=== What is needed ===
Reproduce exactly the run of lines that begins with the one containing "Afyonkarahisar teşkilatı olarak" and ends with the last line of the records, omitting pictures.

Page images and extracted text
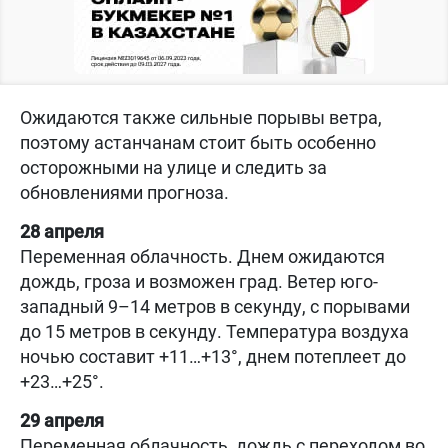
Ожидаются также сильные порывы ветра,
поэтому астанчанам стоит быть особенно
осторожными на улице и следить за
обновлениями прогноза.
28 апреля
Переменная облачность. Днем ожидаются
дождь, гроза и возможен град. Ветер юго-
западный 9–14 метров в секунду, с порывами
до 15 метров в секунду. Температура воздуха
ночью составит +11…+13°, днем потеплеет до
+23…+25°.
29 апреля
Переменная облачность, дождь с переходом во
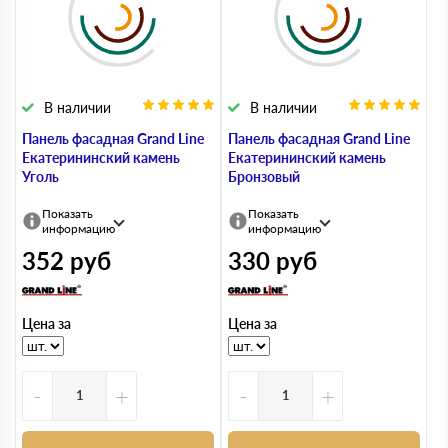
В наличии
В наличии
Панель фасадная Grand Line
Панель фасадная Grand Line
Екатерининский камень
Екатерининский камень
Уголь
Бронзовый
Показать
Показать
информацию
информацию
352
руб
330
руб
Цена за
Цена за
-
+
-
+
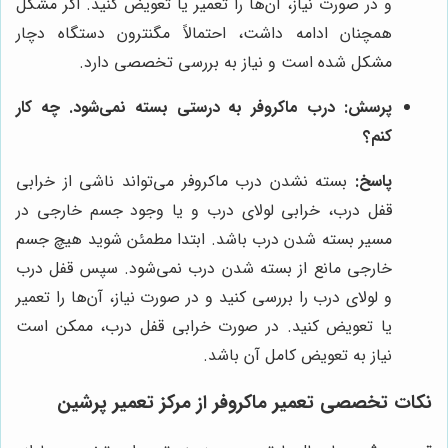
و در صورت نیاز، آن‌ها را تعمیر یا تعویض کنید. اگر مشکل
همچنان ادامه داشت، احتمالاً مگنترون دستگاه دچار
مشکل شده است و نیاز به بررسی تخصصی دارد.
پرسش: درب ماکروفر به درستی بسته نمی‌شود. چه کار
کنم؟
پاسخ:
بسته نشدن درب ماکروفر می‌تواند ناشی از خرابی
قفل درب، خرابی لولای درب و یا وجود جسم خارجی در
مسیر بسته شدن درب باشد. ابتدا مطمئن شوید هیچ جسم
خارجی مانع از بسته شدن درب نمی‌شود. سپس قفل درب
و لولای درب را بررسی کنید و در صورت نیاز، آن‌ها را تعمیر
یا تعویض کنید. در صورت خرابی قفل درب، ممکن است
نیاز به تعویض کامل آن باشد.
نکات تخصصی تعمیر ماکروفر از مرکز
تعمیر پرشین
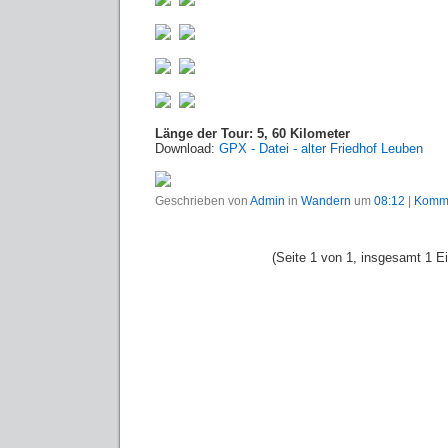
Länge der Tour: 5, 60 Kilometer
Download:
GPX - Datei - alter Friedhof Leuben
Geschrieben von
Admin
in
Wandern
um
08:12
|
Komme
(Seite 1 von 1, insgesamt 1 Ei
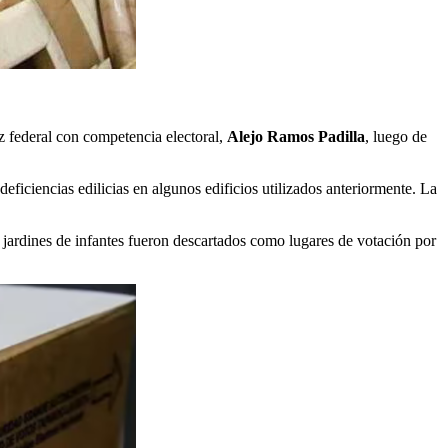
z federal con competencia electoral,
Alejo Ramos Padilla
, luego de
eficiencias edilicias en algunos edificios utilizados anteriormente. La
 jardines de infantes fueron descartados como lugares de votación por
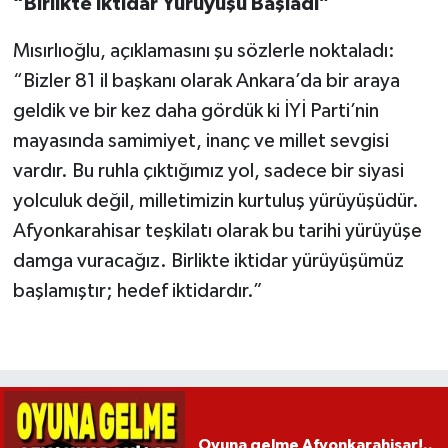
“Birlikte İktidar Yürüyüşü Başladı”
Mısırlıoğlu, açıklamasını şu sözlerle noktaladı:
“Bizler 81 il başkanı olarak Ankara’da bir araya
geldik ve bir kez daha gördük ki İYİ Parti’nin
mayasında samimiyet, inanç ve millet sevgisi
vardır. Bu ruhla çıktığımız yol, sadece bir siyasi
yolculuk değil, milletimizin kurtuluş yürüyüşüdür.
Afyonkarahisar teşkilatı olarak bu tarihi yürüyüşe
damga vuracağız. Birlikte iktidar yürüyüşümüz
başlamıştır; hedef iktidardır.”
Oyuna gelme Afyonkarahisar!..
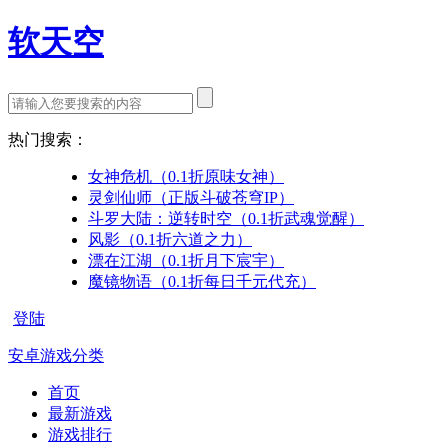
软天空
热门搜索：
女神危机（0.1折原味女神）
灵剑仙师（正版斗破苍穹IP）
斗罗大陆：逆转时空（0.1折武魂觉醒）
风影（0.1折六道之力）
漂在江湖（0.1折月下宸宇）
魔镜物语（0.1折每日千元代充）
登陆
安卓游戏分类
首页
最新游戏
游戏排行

=== Answer to this task ===
Afyonkarahisar teşkilatı olarak bu tarihi yürüyüşe
damga vuracağız. Birlikte iktidar yürüyüşümüz
başlamıştır; hedef iktidardır.”
Oyuna gelme Afyonkarahisar!..
软天空
热门搜索：
女神危机（0.1折原味女神）
灵剑仙师（正版斗破苍穹IP）
斗罗大陆：逆转时空（0.1折武魂觉醒）
风影（0.1折六道之力）
漂在江湖（0.1折月下宸宇）
魔镜物语（0.1折每日千元代充）
登陆
安卓游戏分类
首页
最新游戏
游戏排行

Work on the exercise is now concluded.